One of the biggest blunders in real estate marketing, aside from completely disregarding your personal brand, is networking inefficiently. Printing out a million business cards, following everyone with the word “real estate” in their Twitter bio and failing to recognize your target audience aren’t minor mistakes.
Actually, unproductive networking wastes time and money, with little professional connections to speak of in the end.
They aren’t groundbreaking, but you’ve likely failed to implement at least a few of the following success strategies.
1. Receive rather than give.
Business cards are invaluable to an agent. As a general rule, try to collect more business cards than you give out. Count before and after to make sure you’re staying on target.
When you fail to hit your goal, think about who received your cards and information. Were they all valuable connections, or were you making rounds and going through the motions?
Speaking of taking more than you give, keep your end of the conversation minimal. Listen to others rather than chat someone’s ear off. This technique is commonly referred to as elicitation, or gathering information by listening rather than speaking.
With your personal involvement or interruption, you’re likely to hear a more honest narrative from a potential client or partner.
Besides, no one wants to hear about your lackluster experience with apartment building XYZ or the million-dollar deal you just secured.
2. Pay for events once in a while.
It’s tempting to hit up the free events, but there’s usually some sort of sales pitch and the people there might not be as serious. Paid events are usually tailored toward a specific real estate persona professional, and you can select which fits your goals best.
This isn’t to say that all free events should be avoided. Use your social networking tools — Facebook, Twitter, LinkedIn and even Instagram — to keep track of conferences and parties in your area.
3. Don’t hang around with other agents constantly.
There’s a great deal of emphasis on networking with other agents in your niche. Encouraging, venting and receiving support from other like-minded professionals is rewarding, but not the end-all, be-all of networking in the real estate industry.
Step out of your comfort zone once in a while and try something new that might help expand your client base. Try guest lecturing at a local university or community college class on real estate to give back to the community and meet potential new clients.
You could also volunteer to lead a session at a local Open Space Conference or Agent Meetup to make stronger B2B connections, especially if you’re just getting started.
The key here is balancing agent and client relationship building techniques. Don’t necessarily ignore other professionals at events, even if your main objective is to bring in new business. Be polite, but don’t start a lengthy conversation.
4. Have a strategy in mind.
If you don’t have a marketing plan by now, get one. Your full strategy likely contains your online tactics for building your brand, but should also encompass your face-to-face methods and targets.
When attending a new event, do your research on the organizers and attendees. Getting the guest list is easier than ever with Facebook events, so completing your due diligence shouldn’t be an issue.
Finally, plan on who you want to meet and why so you can tailor the conversation accordingly. Discuss an article or comment they posted recently and engage in thoughtful discourse — without sounding like a stalker, of course.
5. Take thorough, thoughtful notes and use them to follow up.
Use Evernote or your smartphone’s built-in notepad app to jot down information after a quality connection is made. Don’t skimp on the details, either.
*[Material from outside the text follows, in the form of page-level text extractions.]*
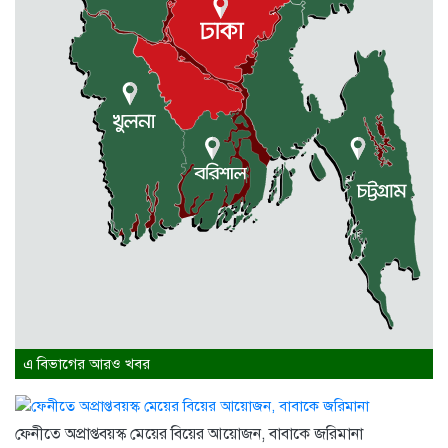
এ বিভাগের আরও খবর
ফেনীতে অপ্রাপ্তবয়স্ক মেয়ের বিয়ের আয়োজন, বাবাকে জরিমানা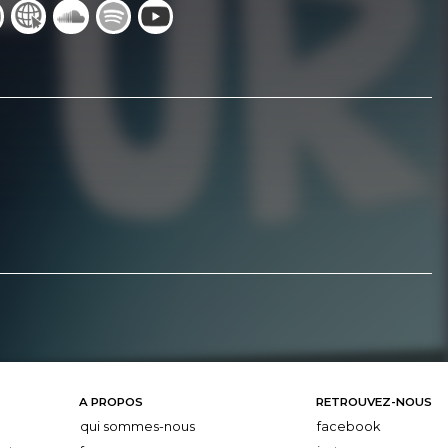
A PROPOS
RETROUVEZ-NOUS
qui sommes-nous
facebook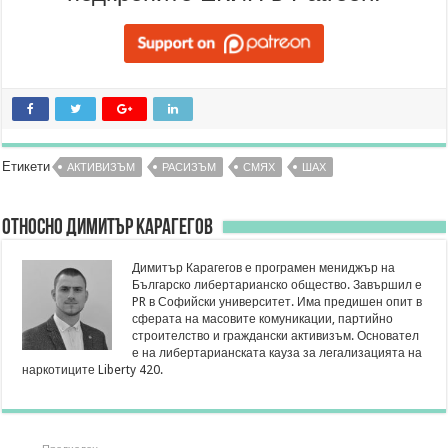
Етикети
АКТИВИЗЪМ
РАСИЗЪМ
СМЯХ
ШАХ
Относно Димитър Карагегов
Димитър Карагегов е програмен мениджър на
Българско либертарианско общество. Завършил е
PR в Софийски университет. Има предишен опит в
сферата на масовите комуникации, партийно
строителство и граждански активизъм. Основател
е на либертарианската кауза за легализацията на
наркотиците Liberty 420.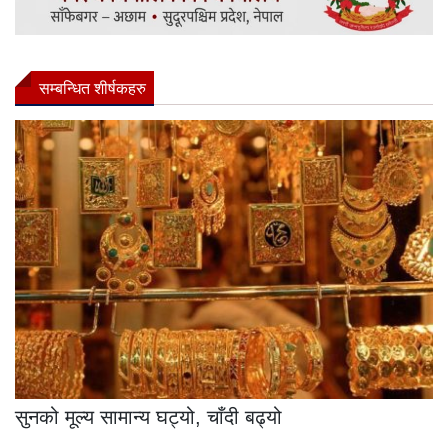
सम्बन्धित शीर्षकहरु
सुनको मूल्य सामान्य घट्यो, चाँदी बढ्यो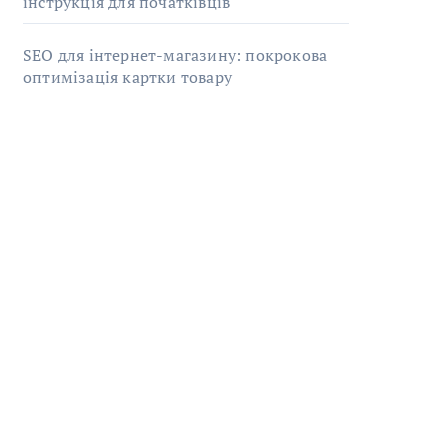
інструкція для початківців
SEO для інтернет-магазину: покрокова
оптимізація картки товару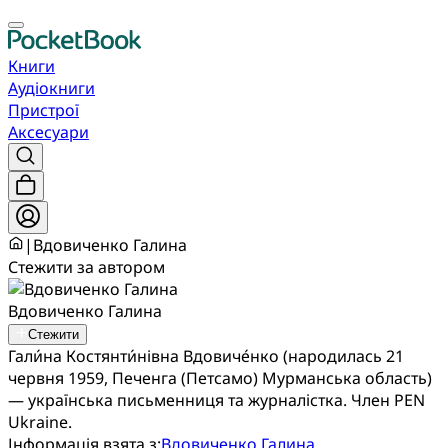
Книги
Аудіокниги
Пристрої
Аксесуари
|
Вдовиченко Галина
Стежити за автором
Вдовиченко Галина
Стежити
Гали́на Костянти́нівна Вдовиче́нко (народилась 21
червня 1959, Печенга (Петсамо) Мурманська область)
— українська письменниця та журналістка. Член PEN
Ukraine.
Інформація взята з:
Вдовиченко Галина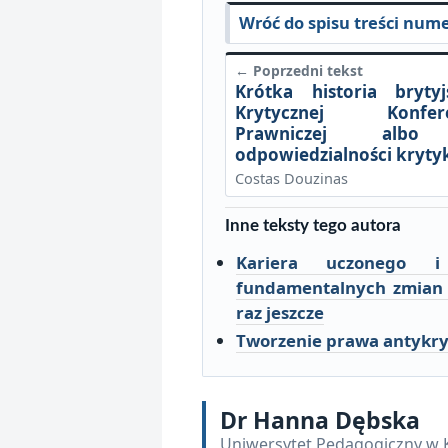
Wróć do spisu treści num
← Poprzedni tekst
Krótka historia brytyj
Krytycznej Konfere
Prawniczej alb
odpowiedzialności kryty
Costas Douzinas
Inne teksty tego autora
Kariera uczonego 
fundamentalnych zmian 
raz jeszcze
Tworzenie prawa antykry
Dr Hanna Dębska
Uniwersytet Pedagogiczny w 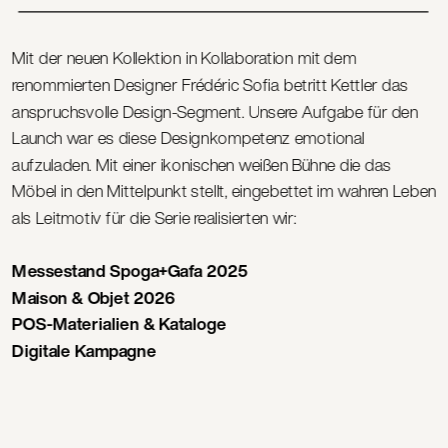
Mit der neuen Kollektion in Kollaboration mit dem 
renommierten Designer Frédéric Sofia betritt Kettler das 
anspruchsvolle Design-Segment. Unsere Aufgabe für den 
Launch war es diese Designkompetenz emotional 
aufzuladen. Mit einer ikonischen weißen Bühne die das 
Möbel in den Mittelpunkt stellt, eingebettet im wahren Leben 
als Leitmotiv für die Serie realisierten wir:
Messestand Spoga+Gafa 2025
Maison & Objet 2026 
POS-Materialien & Kataloge
Digitale Kampagne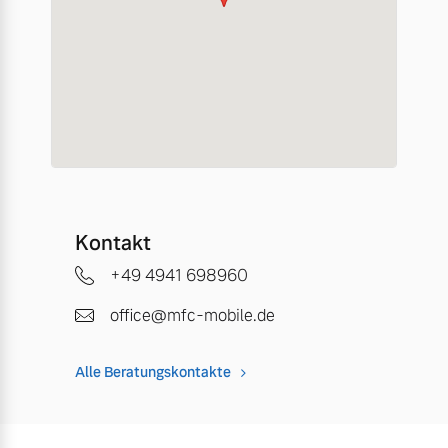
Kontakt
+49 4941 698960
office@mfc-mobile.de
Alle Beratungskontakte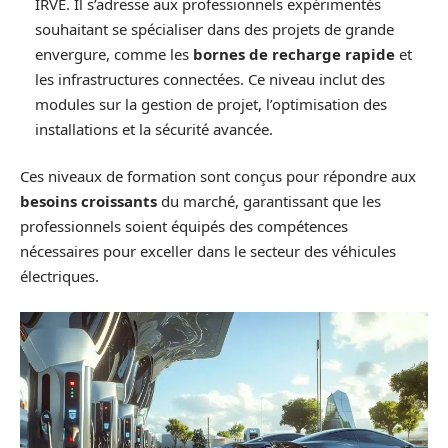
IRVE. Il s’adresse aux professionnels expérimentés
souhaitant se spécialiser dans des projets de grande
envergure, comme les
bornes de recharge rapide
et
les infrastructures connectées. Ce niveau inclut des
modules sur la gestion de projet, l’optimisation des
installations et la sécurité avancée.
Ces niveaux de formation sont conçus pour répondre aux
besoins croissants
du marché, garantissant que les
professionnels soient équipés des compétences
nécessaires pour exceller dans le secteur des véhicules
électriques.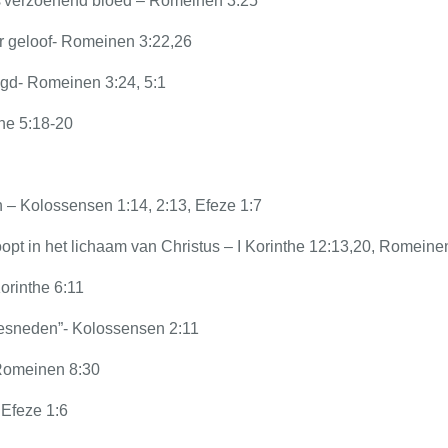
s'verzoenend bloed – Romeinen 3:25
r geloof- Romeinen 3:22,26
gd- Romeinen 3:24, 5:1
he 5:18-20
 – Kolossensen 1:14, 2:13, Efeze 1:7
pt in het lichaam van Christus – I Korinthe 12:13,20, Romeine
Korinthe 6:11
besneden”- Kolossensen 2:11
– Romeinen 8:30
 Efeze 1:6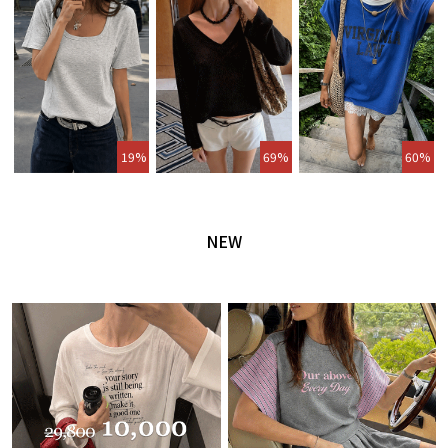
19%
69%
60%
NEW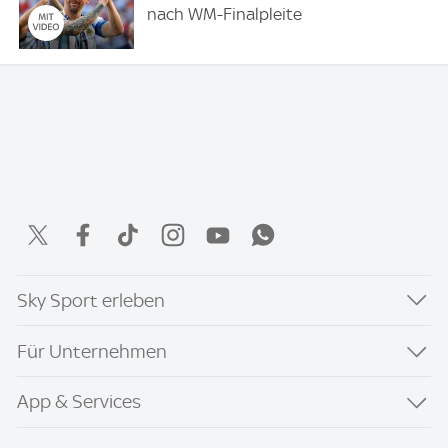
nach WM-Finalpleite
Sky Sport erleben
Für Unternehmen
App & Services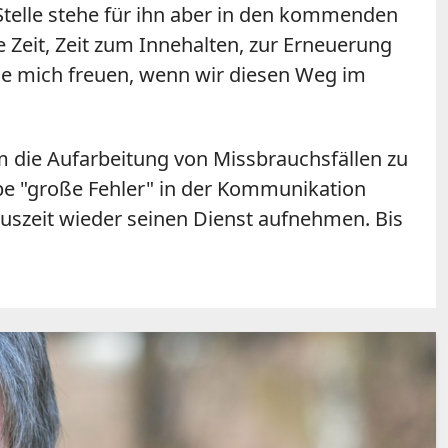
r Stelle stehe für ihn aber in den kommenden
e Zeit, Zeit zum Innehalten, zur Erneuerung
e mich freuen, wenn wir diesen Weg im
em die Aufarbeitung von Missbrauchsfällen zu
abe "große Fehler" in der Kommunikation
Auszeit wieder seinen Dienst aufnehmen. Bis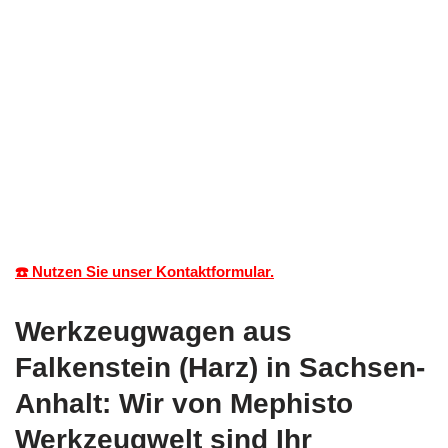
☎️ Nutzen Sie unser Kontaktformular.
Werkzeugwagen aus
Falkenstein (Harz) in Sachsen-
Anhalt: Wir von Mephisto
Werkzeugwelt sind Ihr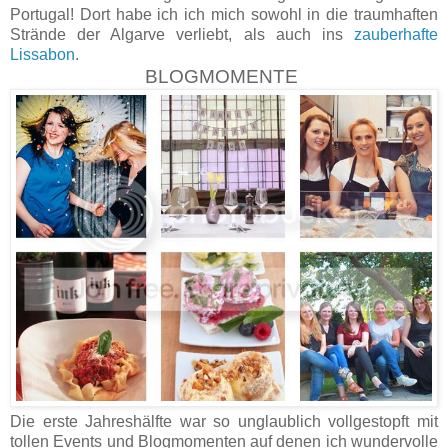
Portugal! Dort habe ich ich mich sowohl in die traumhaften
Strände der Algarve verliebt, als auch ins
zauberhafte
Lissabon
.
BLOGMOMENTE
Die erste Jahreshälfte war so unglaublich vollgestopft mit
tollen Events und Blogmomenten auf denen ich wundervolle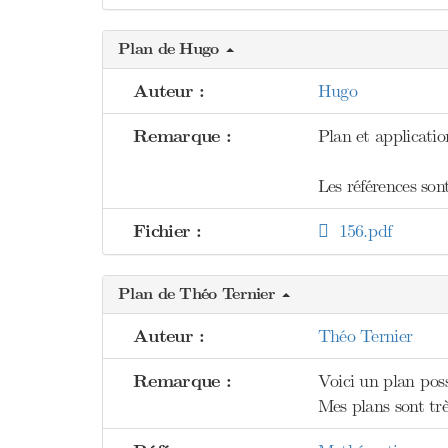
Plan de Hugo
Auteur :
Hugo
Remarque :
Plan et applicatio
Les références son
Fichier :
156.pdf
Plan de Théo Ternier
Auteur :
Théo Ternier
Remarque :
Voici un plan poss
Mes plans sont tr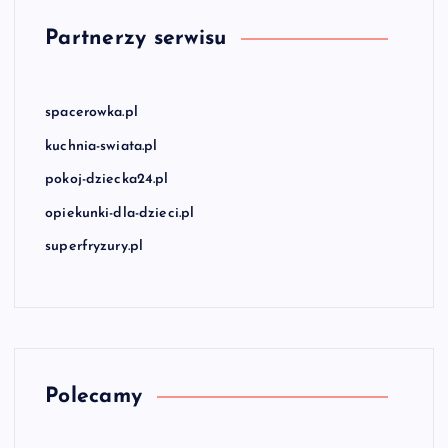
Partnerzy serwisu
spacerowka.pl
kuchnia-swiata.pl
pokoj-dziecka24.pl
opiekunki-dla-dzieci.pl
superfryzury.pl
Polecamy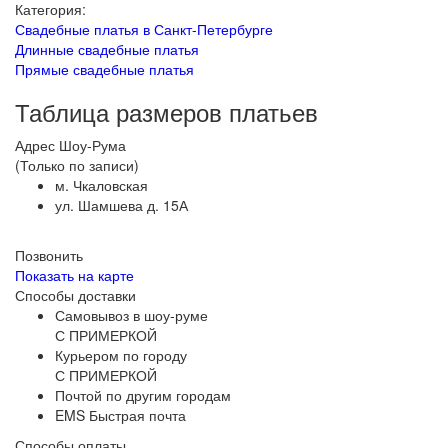
Категория:
Свадебные платья в Санкт-Петербурге
Длинные свадебные платья
Прямые свадебные платья
Таблица размеров платьев
Адрес Шоу-Рума
(Только по записи)
м. Чкаловская
ул. Шамшева д. 15А
Позвонить
Показать на карте
Способы доставки
Самовывоз в шоу-руме
С ПРИМЕРКОЙ
Курьером по городу
С ПРИМЕРКОЙ
Почтой по другим городам
EMS Быстрая почта
Способы оплаты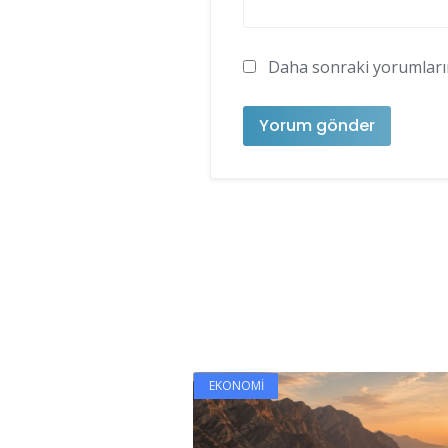
Daha sonraki yorumlarımd
EKONOMI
Referencing a personal story to start up a follow-up conversation with a potential new client shows you were fully attentive in the past, and therefore likely to carry that attentiveness over into assisting them with their real estate needs.
Say you meet a client who recently bought a dog or is pregnant — you can mention that in your follow-up call to help you stand out. As always, be sure to keep contacts organized and back them up onto a desktop or laptop often.
Overall, be diligent with your time. Being an agent, you’ve probably experienced the most stressful days when you barely have time for a full meal, and others when your schedule is wide open. If there’s an event worth attending, block off your calendar.